Write only the number of lines in the records beneath that hold "will".

(Stored data)
-------
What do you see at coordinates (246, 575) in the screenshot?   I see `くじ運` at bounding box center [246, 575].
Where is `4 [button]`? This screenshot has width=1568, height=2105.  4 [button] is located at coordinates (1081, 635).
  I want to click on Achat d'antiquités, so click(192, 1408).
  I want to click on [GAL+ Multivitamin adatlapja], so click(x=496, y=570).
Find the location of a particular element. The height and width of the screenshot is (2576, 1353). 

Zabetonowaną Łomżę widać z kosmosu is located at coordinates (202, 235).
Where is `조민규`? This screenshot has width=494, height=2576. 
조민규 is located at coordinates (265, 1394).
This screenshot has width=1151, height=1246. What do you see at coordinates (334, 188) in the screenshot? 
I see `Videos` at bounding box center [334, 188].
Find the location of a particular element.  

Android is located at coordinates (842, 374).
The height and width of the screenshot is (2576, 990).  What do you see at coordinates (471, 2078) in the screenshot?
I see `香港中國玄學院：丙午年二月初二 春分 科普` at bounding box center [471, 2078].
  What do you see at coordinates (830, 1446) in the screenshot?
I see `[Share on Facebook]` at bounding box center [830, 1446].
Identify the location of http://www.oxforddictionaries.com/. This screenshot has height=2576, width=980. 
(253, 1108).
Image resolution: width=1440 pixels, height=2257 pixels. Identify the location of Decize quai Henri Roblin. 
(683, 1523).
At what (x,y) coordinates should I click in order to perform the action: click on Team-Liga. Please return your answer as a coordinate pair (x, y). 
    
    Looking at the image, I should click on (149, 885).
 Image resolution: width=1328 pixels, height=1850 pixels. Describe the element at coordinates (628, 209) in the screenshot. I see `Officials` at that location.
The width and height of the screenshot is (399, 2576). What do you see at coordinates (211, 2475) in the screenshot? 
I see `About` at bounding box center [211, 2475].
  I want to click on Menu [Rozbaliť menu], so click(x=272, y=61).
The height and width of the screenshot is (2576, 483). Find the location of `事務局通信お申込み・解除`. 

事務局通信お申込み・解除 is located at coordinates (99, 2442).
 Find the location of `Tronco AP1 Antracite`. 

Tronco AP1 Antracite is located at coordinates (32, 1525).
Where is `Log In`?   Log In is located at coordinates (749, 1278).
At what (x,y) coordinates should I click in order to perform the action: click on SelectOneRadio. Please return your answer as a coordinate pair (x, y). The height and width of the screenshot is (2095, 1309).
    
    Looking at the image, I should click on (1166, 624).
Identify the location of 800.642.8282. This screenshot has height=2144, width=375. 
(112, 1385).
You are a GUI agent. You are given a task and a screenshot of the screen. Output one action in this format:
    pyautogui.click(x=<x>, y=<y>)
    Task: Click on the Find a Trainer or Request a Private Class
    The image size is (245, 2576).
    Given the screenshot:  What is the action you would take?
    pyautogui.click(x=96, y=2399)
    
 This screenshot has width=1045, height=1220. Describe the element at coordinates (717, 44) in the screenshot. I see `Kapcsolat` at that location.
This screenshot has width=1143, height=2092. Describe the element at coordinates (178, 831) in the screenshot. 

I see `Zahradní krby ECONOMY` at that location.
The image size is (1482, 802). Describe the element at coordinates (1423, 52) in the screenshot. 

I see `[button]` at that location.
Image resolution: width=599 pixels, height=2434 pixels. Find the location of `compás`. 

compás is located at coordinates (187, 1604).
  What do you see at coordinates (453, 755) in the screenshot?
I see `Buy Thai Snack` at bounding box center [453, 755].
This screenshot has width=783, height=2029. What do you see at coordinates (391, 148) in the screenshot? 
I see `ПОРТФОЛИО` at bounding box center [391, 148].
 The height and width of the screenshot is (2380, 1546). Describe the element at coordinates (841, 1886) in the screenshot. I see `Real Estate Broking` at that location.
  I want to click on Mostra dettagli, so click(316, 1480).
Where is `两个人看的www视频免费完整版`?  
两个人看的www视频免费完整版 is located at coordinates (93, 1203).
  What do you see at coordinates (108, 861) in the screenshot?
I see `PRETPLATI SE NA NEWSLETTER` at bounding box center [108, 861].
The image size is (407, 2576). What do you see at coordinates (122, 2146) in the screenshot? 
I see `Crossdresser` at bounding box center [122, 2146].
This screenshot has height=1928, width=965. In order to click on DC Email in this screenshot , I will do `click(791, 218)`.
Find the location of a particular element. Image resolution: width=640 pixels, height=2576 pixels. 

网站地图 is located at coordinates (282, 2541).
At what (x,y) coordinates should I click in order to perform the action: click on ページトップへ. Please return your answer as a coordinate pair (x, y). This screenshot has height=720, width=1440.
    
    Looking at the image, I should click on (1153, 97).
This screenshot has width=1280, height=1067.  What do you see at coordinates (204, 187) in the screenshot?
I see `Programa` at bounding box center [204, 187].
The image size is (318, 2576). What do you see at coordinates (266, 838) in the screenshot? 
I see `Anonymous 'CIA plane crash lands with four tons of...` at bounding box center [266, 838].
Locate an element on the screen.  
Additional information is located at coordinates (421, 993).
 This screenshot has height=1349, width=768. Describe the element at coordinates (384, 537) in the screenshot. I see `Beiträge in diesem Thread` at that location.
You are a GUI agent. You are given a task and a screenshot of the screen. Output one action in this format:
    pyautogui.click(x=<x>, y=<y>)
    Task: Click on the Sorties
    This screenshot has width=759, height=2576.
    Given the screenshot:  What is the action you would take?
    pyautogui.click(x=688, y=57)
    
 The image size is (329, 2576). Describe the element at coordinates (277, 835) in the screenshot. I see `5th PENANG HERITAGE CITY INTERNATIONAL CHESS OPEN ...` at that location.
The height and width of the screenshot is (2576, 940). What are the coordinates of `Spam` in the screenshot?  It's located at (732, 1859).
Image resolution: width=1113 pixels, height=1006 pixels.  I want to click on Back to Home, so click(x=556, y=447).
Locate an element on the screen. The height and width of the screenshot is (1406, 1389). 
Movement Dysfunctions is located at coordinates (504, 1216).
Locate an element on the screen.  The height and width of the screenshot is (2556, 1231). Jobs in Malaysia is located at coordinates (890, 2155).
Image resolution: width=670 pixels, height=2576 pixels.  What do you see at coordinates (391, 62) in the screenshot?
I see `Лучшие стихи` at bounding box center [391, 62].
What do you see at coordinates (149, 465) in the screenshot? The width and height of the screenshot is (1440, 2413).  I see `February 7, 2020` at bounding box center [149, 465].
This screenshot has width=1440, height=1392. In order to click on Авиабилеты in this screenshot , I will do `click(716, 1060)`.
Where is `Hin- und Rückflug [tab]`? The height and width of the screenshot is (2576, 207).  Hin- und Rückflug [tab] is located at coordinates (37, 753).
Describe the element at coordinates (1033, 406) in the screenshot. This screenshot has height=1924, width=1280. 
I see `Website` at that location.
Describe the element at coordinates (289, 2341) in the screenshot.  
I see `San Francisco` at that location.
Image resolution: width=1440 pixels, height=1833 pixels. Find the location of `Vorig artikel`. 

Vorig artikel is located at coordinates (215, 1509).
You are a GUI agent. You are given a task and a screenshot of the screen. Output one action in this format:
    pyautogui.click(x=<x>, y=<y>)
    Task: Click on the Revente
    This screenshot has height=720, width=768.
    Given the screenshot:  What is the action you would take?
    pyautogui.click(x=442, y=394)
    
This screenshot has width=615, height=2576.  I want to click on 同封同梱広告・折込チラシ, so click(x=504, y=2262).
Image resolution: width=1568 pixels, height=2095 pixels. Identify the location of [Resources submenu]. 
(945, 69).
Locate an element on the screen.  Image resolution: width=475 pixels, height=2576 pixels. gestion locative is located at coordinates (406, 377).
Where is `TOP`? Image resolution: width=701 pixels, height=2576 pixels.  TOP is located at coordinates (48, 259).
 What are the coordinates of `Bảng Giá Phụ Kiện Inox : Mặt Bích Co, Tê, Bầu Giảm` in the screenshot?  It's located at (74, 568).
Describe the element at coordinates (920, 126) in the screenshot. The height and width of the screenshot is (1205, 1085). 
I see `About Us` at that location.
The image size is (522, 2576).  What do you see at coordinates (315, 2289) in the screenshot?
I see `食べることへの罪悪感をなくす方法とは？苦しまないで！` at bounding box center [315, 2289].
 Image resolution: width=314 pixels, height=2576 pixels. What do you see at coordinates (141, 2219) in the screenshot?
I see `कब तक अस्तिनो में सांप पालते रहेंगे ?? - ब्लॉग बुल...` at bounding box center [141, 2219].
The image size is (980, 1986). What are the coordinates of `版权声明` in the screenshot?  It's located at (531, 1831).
-------
> **Reply to the task**
2